Shifting Expectations: Women Less Inclined to Pursue Legal Careers

Leigh Jones has an article entitled Fewer Women Are Seeking Law Degrees in the National Law Journal this week. She cites statistics that since 2002 the percentage of women attending law school has declined every year from 49% in 2002 to 46.9% this year. Of course, the total number of applicants to law school has also declined in the past two years with female applicants for 2006 falling by 7.7% and male applicants by 6.7% (Jones has an interesting graph illustrating this phenomenon in her article). At least partly due to the drop in female applicants, the number of women admitted to law school also decreased in 2006 by 1.7% while the number of men admitted increased by 1.1%. The admissions issue aside, why are women deciding not to apply to law school?

Jones contacted me to ask if I had any ideas based on my work with Ms. JD. After spending a summer working for a law firm and interacting with many law firms that have been overwhelmingly supportive of Ms. JD, I feel certain that the private sector of the legal profession values women lawyers and genuinely desires to retain female attorneys. Still, last year only roughly 18% of firm partners were women. Despite recent efforts to implement policies to retain women, the slow progress is daunting (in 1996, about 14% of partners were women, so more than a decade has brought less than a 4% increase). If fewer talented women enter the profession, then equalizing the numbers will only become more difficult.

Law is a hard sell to women who know they want a lot of time to spend with their families (or who want flexibility and 8-hour days for other reasons). In fact, the legal profession is often highlighted as particularly inhospitable to work-life balance in the spate of recent articles on professional women “opting out”. I remember sitting in my apartment during 1L year trying to read Civ Pro with the TV on in the background. A national news program exploring the “opt-out revolution” was interviewing a woman with impossible law credentials culminating in a Supreme Court clerkship who put her career on hiatus to raise her children. The sum total of what I took away from that interview was not her rationale, which I no longer remember, but rather that she had achieved the pinnacle of law school achievement, and it had not been enough to keep her working as a lawyer. Perhaps nothing could have kept her working if she truly desired to be a full-time mom (and it is of course her personal choice to make). Regardless, I was left with a sinking heart after the show (only part of which I could attribute to the Erie doctrine). I couldn’t shake the conclusion that someone ambitious enough to pursue all the trappings of a perfect legal resume would not “choose” to take several years away from her career if a less either-or option were available. Every working mother juggles her job and her family, but some professions require less circus acrobatics. The negative portrayal of the demands of a legal career may be enough to turn many women away from a JD and toward another graduate degree.
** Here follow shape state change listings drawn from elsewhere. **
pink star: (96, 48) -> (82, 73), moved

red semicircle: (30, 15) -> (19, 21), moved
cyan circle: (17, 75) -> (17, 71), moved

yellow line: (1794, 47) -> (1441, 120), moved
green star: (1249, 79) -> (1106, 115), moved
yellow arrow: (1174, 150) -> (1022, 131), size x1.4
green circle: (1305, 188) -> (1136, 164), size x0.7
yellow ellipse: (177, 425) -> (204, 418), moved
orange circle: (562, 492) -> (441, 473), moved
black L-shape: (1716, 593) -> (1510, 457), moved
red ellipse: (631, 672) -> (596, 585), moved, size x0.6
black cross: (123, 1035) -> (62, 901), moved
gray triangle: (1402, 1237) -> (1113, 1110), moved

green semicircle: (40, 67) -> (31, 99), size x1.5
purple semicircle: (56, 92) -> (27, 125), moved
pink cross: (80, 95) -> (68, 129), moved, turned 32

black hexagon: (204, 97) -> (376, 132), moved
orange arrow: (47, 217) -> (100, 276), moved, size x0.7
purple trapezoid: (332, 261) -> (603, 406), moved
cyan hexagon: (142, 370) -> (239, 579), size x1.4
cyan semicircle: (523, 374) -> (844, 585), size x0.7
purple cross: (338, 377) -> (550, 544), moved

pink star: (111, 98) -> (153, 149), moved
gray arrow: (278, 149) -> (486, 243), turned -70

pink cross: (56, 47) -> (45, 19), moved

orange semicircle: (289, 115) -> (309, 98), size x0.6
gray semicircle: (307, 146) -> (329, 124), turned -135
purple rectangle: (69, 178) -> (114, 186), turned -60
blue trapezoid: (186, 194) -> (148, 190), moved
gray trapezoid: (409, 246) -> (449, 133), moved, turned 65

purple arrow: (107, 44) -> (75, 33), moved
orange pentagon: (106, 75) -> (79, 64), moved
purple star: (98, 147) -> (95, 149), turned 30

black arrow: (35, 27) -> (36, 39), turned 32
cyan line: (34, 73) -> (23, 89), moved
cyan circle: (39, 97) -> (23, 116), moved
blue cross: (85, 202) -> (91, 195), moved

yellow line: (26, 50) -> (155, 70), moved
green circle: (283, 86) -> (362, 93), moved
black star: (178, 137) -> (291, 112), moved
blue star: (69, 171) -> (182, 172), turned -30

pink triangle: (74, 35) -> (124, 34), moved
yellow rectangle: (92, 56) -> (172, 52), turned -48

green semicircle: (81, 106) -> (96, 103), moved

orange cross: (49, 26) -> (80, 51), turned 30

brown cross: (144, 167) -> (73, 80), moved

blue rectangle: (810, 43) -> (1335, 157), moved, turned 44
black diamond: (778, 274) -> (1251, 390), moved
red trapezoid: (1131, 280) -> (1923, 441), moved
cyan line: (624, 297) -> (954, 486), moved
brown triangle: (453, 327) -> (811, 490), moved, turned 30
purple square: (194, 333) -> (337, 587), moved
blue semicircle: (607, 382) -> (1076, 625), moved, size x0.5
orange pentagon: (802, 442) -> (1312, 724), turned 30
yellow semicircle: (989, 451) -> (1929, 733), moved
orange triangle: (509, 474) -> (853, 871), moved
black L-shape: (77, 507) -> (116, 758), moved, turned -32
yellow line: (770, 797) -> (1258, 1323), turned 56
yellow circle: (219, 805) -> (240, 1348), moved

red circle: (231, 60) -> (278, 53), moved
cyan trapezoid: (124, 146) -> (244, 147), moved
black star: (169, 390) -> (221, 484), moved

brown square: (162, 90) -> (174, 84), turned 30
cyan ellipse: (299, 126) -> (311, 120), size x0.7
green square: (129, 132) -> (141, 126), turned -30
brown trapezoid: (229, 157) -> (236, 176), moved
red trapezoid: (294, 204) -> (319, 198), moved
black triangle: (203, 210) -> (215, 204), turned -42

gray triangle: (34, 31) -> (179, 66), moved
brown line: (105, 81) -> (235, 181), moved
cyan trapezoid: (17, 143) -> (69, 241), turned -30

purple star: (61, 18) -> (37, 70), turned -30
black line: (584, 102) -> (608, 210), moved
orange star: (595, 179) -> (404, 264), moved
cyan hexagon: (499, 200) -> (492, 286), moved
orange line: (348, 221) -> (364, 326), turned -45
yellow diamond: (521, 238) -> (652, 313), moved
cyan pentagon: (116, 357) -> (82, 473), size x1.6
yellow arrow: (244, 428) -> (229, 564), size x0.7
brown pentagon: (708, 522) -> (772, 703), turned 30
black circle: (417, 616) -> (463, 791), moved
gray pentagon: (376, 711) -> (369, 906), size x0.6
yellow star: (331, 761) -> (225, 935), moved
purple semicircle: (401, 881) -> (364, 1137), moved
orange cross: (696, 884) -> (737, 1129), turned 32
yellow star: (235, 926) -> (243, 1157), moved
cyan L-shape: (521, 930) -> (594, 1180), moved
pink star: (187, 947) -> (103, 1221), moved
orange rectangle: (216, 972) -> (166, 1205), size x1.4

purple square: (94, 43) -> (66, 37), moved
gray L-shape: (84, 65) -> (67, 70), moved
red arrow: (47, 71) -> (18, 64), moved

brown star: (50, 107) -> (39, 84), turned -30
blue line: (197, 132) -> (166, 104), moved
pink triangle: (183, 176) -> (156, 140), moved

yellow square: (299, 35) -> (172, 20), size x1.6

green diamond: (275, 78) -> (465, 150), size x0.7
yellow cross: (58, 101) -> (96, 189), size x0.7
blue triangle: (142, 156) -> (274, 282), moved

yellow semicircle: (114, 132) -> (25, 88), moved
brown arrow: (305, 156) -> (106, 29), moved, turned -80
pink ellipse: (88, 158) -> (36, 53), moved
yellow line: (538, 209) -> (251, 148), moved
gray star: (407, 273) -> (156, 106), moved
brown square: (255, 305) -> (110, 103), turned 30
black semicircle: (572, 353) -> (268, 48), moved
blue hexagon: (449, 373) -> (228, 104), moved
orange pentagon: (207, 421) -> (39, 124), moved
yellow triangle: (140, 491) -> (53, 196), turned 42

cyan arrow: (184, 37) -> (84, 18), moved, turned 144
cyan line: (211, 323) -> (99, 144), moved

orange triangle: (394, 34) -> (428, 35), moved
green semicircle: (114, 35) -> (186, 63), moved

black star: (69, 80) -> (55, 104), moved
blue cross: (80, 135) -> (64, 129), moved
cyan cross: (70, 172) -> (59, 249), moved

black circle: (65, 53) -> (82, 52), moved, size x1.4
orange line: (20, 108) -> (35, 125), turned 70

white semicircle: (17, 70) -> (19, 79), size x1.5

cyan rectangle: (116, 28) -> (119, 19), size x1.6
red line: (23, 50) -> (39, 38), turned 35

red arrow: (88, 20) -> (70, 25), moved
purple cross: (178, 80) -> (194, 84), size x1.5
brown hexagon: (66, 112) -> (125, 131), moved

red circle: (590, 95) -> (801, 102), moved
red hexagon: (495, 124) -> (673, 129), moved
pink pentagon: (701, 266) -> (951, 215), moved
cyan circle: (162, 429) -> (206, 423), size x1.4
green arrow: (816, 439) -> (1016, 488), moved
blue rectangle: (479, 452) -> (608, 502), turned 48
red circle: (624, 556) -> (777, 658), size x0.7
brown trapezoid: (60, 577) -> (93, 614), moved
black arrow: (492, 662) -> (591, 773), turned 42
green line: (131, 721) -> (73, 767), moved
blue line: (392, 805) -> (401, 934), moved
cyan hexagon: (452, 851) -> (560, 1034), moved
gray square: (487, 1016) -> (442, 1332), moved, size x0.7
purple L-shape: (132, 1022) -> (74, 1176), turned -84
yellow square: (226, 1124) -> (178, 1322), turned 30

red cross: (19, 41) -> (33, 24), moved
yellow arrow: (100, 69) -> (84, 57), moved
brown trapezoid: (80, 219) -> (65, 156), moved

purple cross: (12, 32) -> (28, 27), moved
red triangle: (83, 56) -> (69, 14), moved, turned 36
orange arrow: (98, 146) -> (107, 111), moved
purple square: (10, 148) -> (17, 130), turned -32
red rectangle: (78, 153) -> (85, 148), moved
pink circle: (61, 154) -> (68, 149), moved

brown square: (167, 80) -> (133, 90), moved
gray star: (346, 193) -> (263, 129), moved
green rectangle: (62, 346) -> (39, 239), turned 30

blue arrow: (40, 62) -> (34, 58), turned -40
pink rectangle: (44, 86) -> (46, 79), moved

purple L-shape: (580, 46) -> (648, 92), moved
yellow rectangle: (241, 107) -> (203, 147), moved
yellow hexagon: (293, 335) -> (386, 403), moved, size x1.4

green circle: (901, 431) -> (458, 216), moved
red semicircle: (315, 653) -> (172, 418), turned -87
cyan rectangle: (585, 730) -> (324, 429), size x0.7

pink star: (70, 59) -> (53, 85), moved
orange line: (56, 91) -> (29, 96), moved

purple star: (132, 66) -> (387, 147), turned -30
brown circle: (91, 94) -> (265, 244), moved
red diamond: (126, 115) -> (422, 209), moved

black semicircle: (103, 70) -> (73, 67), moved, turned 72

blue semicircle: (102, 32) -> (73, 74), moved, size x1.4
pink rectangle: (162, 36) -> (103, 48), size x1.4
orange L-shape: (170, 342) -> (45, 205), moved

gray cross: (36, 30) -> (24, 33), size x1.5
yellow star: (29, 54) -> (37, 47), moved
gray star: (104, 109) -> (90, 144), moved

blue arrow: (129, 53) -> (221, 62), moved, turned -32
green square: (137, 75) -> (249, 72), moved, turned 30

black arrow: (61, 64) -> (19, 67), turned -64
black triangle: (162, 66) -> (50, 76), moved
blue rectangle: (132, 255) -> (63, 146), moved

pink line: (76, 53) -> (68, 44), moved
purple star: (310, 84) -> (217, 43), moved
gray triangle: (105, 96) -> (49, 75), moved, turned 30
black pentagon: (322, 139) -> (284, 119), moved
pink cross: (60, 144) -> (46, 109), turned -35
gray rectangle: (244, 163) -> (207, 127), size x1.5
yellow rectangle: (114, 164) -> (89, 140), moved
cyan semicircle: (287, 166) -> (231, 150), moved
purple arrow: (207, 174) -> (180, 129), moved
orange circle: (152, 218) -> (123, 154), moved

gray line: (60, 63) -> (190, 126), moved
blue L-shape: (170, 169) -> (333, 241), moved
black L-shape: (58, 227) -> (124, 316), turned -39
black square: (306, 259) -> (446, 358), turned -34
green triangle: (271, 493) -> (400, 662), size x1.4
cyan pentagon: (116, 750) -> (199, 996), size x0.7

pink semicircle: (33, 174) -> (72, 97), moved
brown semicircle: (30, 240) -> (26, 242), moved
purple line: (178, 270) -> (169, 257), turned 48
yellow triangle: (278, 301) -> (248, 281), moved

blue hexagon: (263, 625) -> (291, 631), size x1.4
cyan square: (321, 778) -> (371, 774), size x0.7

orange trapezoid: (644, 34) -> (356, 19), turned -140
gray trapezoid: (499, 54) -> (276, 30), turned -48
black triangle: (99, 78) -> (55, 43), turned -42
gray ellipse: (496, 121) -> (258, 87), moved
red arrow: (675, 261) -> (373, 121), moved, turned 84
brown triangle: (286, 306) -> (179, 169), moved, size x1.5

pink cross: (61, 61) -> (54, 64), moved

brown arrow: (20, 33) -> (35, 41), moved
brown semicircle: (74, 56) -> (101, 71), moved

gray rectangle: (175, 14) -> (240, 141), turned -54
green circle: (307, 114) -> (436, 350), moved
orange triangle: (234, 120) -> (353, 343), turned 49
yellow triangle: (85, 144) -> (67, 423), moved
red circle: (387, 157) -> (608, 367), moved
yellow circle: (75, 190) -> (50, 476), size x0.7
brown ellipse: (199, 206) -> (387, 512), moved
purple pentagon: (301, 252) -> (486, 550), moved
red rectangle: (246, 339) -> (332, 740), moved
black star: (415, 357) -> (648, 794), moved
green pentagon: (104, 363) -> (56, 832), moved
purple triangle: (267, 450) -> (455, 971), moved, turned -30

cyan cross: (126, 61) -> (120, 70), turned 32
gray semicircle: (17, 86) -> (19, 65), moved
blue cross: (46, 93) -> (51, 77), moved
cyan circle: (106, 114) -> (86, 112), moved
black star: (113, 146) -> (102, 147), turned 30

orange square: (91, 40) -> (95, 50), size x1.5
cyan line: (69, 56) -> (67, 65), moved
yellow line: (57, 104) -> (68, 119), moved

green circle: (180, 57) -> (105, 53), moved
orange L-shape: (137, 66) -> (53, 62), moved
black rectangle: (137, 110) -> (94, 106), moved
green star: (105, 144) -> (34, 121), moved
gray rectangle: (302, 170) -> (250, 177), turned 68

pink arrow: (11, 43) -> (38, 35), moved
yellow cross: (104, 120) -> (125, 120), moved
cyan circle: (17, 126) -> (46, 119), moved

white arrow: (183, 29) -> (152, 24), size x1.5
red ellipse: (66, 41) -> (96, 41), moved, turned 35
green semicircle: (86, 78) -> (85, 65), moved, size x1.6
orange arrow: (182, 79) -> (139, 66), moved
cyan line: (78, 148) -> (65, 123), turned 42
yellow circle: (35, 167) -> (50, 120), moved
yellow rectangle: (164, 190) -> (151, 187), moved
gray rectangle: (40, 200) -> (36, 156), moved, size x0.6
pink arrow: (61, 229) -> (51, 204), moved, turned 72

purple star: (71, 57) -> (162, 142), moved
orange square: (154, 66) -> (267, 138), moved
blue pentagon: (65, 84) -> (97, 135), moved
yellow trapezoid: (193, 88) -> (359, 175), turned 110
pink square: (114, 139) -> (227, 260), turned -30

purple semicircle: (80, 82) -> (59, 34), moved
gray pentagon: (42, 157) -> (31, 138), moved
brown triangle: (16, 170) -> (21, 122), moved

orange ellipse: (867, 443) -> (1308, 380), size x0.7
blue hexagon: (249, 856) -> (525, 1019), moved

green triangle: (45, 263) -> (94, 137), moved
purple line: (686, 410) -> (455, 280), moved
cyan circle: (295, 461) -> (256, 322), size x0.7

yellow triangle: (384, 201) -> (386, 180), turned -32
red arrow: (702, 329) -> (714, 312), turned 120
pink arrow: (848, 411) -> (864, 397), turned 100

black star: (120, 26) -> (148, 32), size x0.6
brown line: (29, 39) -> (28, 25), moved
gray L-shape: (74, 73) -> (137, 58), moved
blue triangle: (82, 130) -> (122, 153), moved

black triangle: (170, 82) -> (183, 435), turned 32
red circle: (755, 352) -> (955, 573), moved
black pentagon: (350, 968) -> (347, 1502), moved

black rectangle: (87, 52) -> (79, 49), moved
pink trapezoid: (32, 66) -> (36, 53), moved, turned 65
What can law do to attract more women? The flexibility that many women (and men for that matter) desire to simultaneously raise children and maintain a fulfilling career is often impracticable in a profession based on availability. As lawyers, the product we sell is our time. The client needs her lawyer when she needs her. Period. It might be at 3 pm on Wednesday afternoon when your flex-time schedule was supposed to have you home to pick up Suzy Q. by noon. It might be Friday night at 5 pm with a request that will keep you in the office until Monday morning. Perhaps if you are a certain type of lawyer, the demands on your time will be less capricious and your schedule more predictable, but all in all, lawyers are hired to represent clients, and clients dictate the terms. Many women will still choose to apply to law school because law is intellectually stimulating and offers membership in a profession that has and will continue to change and shape our society. Still, law pays a high price if it loses those who demand a profession that leaves more room for a personal life, especially if most of those people are women.